Your goal:
After finding the line with "Du lundi au" in the data below, set down exactly each line through the one with "Vendredi : 8h30-12h00 / 13h30-17h00", inclusive, and stop there.

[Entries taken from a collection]

"""

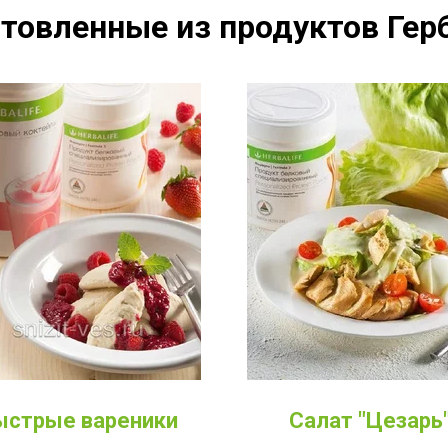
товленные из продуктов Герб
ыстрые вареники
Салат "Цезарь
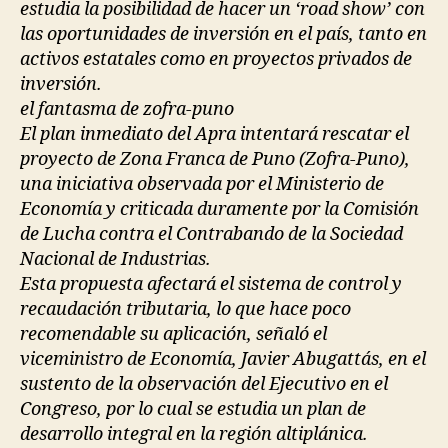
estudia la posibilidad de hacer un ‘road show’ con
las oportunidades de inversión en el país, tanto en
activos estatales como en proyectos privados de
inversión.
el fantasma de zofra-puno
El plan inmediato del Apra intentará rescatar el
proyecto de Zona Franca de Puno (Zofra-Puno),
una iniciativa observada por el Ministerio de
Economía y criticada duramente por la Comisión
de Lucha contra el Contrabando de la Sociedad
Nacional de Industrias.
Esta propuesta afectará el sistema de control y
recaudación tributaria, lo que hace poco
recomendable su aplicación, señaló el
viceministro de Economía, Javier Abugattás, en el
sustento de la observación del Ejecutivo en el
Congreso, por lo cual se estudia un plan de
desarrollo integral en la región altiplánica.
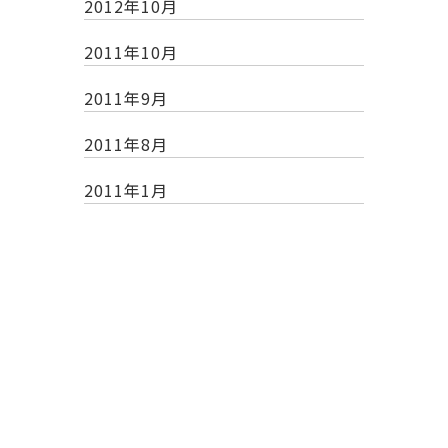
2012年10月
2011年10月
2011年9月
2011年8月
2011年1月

"""
"""

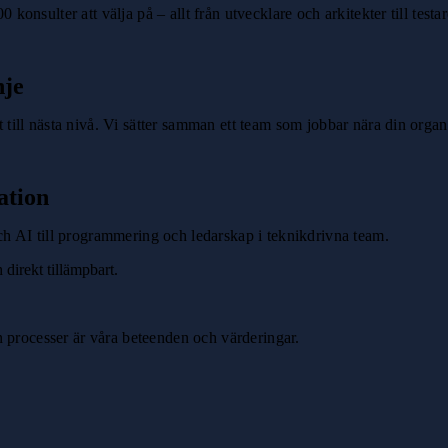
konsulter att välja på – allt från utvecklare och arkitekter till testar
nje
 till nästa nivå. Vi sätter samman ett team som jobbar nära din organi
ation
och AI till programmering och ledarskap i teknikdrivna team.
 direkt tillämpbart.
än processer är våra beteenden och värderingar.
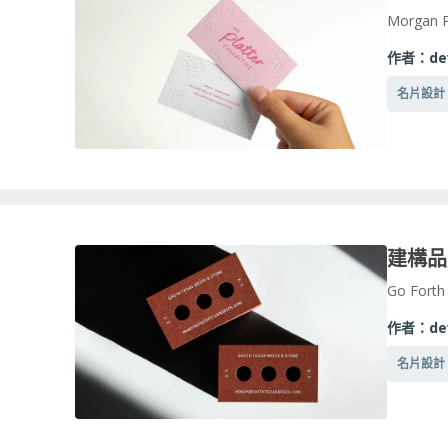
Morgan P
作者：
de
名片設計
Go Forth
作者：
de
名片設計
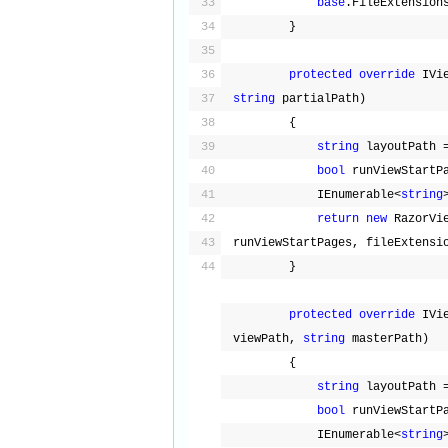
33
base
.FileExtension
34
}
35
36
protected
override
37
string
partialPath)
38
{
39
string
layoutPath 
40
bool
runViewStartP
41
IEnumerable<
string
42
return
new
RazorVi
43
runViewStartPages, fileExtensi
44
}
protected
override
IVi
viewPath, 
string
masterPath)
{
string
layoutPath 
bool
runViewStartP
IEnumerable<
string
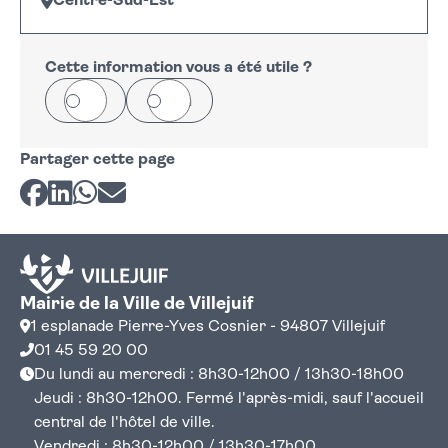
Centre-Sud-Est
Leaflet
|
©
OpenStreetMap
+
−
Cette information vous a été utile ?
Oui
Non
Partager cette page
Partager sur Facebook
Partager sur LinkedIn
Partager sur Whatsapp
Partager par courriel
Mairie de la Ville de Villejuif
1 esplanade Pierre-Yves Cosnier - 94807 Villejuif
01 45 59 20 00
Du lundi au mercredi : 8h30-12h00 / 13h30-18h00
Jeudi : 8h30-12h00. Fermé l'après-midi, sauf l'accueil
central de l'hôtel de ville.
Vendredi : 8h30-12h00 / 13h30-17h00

"""

Exercise response:
Du lundi au mercredi : 8h30-12h00 / 13h30-18h00
Jeudi : 8h30-12h00. Fermé l'après-midi, sauf l'accueil
central de l'hôtel de ville.
Vendredi : 8h30-12h00 / 13h30-17h00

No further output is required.